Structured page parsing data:
● ● ●
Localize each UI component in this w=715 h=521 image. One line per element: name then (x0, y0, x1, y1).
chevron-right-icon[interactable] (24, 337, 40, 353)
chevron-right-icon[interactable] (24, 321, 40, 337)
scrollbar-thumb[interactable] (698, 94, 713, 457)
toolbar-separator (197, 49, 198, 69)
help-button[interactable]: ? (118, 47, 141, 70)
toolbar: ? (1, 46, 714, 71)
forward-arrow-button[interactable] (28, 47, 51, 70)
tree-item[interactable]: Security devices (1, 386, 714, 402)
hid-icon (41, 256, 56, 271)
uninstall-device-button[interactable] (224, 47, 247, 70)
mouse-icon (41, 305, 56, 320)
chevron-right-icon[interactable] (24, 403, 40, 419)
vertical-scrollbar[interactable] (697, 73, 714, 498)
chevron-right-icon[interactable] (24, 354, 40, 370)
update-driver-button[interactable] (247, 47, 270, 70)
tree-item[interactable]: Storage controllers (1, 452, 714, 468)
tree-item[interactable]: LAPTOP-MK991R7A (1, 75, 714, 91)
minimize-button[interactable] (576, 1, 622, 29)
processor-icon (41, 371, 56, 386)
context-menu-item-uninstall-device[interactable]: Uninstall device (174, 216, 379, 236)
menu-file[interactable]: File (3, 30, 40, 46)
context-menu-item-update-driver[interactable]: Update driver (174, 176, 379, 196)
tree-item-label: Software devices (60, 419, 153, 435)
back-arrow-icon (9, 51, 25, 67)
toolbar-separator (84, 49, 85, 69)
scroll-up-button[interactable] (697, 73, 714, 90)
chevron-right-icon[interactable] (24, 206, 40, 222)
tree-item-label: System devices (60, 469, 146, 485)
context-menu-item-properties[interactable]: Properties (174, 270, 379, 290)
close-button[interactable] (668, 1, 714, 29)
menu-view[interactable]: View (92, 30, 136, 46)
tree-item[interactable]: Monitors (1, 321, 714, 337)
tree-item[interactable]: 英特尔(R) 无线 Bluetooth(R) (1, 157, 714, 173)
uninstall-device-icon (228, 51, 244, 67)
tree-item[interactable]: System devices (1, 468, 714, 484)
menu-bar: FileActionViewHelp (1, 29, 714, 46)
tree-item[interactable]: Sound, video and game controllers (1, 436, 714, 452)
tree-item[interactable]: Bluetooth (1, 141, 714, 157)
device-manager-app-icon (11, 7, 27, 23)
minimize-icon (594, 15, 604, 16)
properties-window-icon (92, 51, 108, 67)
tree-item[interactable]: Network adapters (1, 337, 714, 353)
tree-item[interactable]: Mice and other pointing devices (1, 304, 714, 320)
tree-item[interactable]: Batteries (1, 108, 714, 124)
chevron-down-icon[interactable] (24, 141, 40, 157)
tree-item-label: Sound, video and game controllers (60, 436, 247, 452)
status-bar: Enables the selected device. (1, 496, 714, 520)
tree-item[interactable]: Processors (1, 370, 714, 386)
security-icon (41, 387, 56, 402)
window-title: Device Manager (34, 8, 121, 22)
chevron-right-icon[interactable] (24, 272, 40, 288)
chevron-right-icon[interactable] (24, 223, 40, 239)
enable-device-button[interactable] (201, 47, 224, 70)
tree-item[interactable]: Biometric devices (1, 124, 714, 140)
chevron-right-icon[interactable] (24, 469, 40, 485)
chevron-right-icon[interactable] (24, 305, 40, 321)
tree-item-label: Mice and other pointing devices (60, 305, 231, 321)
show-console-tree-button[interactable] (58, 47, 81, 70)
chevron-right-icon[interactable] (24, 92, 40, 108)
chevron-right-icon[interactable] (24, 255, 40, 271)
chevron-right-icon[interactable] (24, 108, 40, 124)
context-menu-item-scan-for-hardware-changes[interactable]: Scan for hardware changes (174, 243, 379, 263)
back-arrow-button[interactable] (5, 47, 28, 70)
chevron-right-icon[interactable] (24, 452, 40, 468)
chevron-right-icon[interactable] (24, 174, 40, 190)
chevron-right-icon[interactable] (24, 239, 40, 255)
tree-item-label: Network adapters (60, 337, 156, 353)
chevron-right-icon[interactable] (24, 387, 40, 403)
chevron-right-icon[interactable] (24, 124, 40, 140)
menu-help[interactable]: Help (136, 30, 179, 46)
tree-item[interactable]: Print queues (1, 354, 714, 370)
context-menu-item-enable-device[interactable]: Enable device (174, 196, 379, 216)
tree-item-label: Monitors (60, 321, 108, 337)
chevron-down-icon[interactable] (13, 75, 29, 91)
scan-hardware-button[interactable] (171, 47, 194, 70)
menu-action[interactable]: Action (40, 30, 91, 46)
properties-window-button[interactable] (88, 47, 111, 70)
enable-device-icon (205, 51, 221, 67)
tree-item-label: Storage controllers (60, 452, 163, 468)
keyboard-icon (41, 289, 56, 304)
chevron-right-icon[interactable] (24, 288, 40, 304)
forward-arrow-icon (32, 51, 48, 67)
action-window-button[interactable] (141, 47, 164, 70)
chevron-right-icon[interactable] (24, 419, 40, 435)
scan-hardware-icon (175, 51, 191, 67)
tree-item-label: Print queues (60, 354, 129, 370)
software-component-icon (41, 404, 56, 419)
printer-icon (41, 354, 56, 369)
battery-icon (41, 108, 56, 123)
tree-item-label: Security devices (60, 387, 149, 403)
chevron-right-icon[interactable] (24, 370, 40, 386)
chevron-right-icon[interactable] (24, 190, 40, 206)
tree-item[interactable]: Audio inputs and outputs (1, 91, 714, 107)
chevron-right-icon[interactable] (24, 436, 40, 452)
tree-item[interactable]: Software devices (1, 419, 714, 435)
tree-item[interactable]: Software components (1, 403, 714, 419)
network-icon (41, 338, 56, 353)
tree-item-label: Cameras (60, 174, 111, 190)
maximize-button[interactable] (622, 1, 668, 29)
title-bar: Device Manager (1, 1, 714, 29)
● ● ●
What lines in the records above include the string "down"? Copy each one.

◆ Solved problem
chevron-down-icon[interactable] (24, 141, 40, 157)
chevron-down-icon[interactable] (13, 75, 29, 91)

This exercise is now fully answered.